The text of the Creed is both a summary - a 'symbol' - of the beliefs of the Church and an act of faith and worship. As such, it was brought together at the Councils of Nicea (325) and Constantinople (381) as an expansion of the simple testimony of the first New Testament believers "I believe in Jesus Christ, the Son of God" (Acts 8:37); it was introduced into the Eucharistic liturgy in Antioch at the end of the 5th Century, soon afterwards in Jerusalem and other Eastern churches, later spreading to the Spanish, French and German churches, although not until 1014 was it officially adopted for use in the Mass at Rome. The fact that Eastern and Western divisions of the Church agree on every part of the Creed except one word (in Latin) - 'filioque', added unilaterally at a Council at Toledo - has been rather overshadowed by that one disagreement: in this setting the word may be omitted if appropriate to the circumstances of the performance.

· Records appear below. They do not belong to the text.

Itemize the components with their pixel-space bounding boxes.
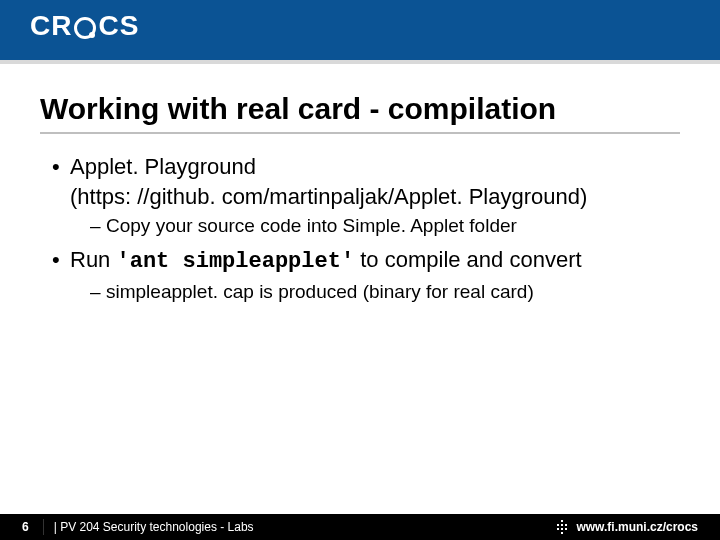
logo-text-left: CR	[30, 10, 72, 42]
svg-rect-0	[561, 520, 563, 522]
page-number: 6	[0, 520, 43, 534]
logo-o-icon	[74, 17, 96, 39]
svg-rect-7	[561, 532, 563, 534]
footer-url: www.fi.muni.cz/crocs	[576, 520, 720, 534]
svg-rect-2	[561, 524, 563, 526]
bullet-2-sub-1: simpleapplet. cap is produced (binary fo…	[90, 279, 680, 305]
footer-course: | PV 204 Security technologies - Labs	[54, 520, 254, 534]
svg-rect-6	[565, 528, 567, 530]
svg-rect-1	[557, 524, 559, 526]
bullet-1: Applet. Playground (https: //github. com…	[52, 152, 680, 239]
title-underline	[40, 132, 680, 134]
bullet-1-line-1: Applet. Playground	[70, 154, 256, 179]
svg-rect-5	[561, 528, 563, 530]
bullet-2-suffix: to compile and convert	[354, 247, 581, 272]
bullet-1-line-2: (https: //github. com/martinpaljak/Apple…	[70, 184, 587, 209]
slide: CR CS Working with real card - compilati…	[0, 0, 720, 540]
slide-body: Applet. Playground (https: //github. com…	[52, 152, 680, 310]
crocs-logo: CR CS	[30, 10, 139, 42]
header-bar: CR CS	[0, 0, 720, 60]
university-logo-icon	[554, 519, 570, 535]
footer-separator	[43, 519, 44, 535]
footer: 6 | PV 204 Security technologies - Labs …	[0, 514, 720, 540]
logo-text-right: CS	[98, 10, 139, 42]
bullet-2-code: 'ant simpleapplet'	[116, 249, 354, 274]
svg-rect-4	[557, 528, 559, 530]
bullet-2-prefix: Run	[70, 247, 116, 272]
bullet-2: Run 'ant simpleapplet' to compile and co…	[52, 245, 680, 304]
bullet-1-sub-1: Copy your source code into Simple. Apple…	[90, 213, 680, 239]
svg-rect-3	[565, 524, 567, 526]
slide-title: Working with real card - compilation	[40, 92, 680, 126]
header-divider	[0, 60, 720, 64]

*the harmonic series is made up of whole-number multiples of its own fundamental frequency: e.g. 55 (3 A's below middle C), 110, 165, 220, 275, 330, 385, 440 etc, and exists throughout the universe wherever something is vibrating - from a violin string to a rotating planet.
**i.e. if the cantus firmus is an E at c.165 Hertz and the overtone pedal is a C# c.275 Hz, then the other two parts will have notes in the region of 440 Hz (165+275) and 110 Hz (275-165) - a pair of A's two octaves apart.

Credo in unum Deum, Patrem omnipotentem factorem caeli et terrae, Visibilium omnium, et invisibilium. Et in unum Dominum Iesum Christum, Filium Dei unigenitum. Et ex Patre natum ante omnia saecula. Deum de Deo, lumen de lumine, Deum verum de Deo vero. Genitum, non factum, consubstantialem Patri: Per quem omnia facta sunt. Qui propter nos homines, Et propter nostram salutem Descendit de caelis. Et incarnatus est de Spiritu Sancto Ex Maria Virgine: ET HOMO FACTUS EST. Crucifixus etiam pro nobis: Sub Pontio Pilato passus, et sepultus est. Et resurrexit tertie die, secundum Scripturas. Et ascendit in caelum: sedet ad dexteram Patris. Et iterum venturus est cum gloria, Iudicare vivos et mortuos: Cuius regni non erit finis. Et in Spiritum Sanctum Dominium, et vivificantem: Qui ex Patre [Filioque] procedit. Qui cum Patre et Filio simul adoratur, et conglorificatur: Qui locutus est per Prophetas. Et unam sanctam catholicam et apostolicam Ecclesiam. Confiteor unum baptisma in remissionem peccatorum. Et expecto resurrectionem mortuorum. Et vitam venturi saeculi. Amen.

I believe in one God, the Father Almighty, Maker of heaven and earth, And of all things visible and invisible: And in one Lord Jesus Christ, the Only-begotten Son of God, Begotten of his Father before all worlds, God of God, Light of Light, Very God of very God, Begotten, not made, Being of one substance with the Father, By whom all things were made: Who for us men, and for our salvation, came down from heaven, And was incarnate by the Holy Ghost of the Virgin Mary, AND WAS MADE MAN, And was crucified also for us under Pontius Pilate. He suffered and was buried. And the third day He rose again according to the Scriptures, And ascended into heaven: And sitteth on the right hand of the Father. And He shall come again with glory to judge both the quick and the dead: Whose Kingdom shall have no end. And I believe in the Holy Ghost, The Lord, and Giver of life, Who proceedeth from the Father [and the Son], Who with the Father and the Son together is worshipped and glorified, Who spake by the prophets. And I believe One Holy Catholic and Apostolic Church; I acknowledge One Baptism for the remission of sins; And I look for the Resurrection of the dead, And the life of the world to come. Amen.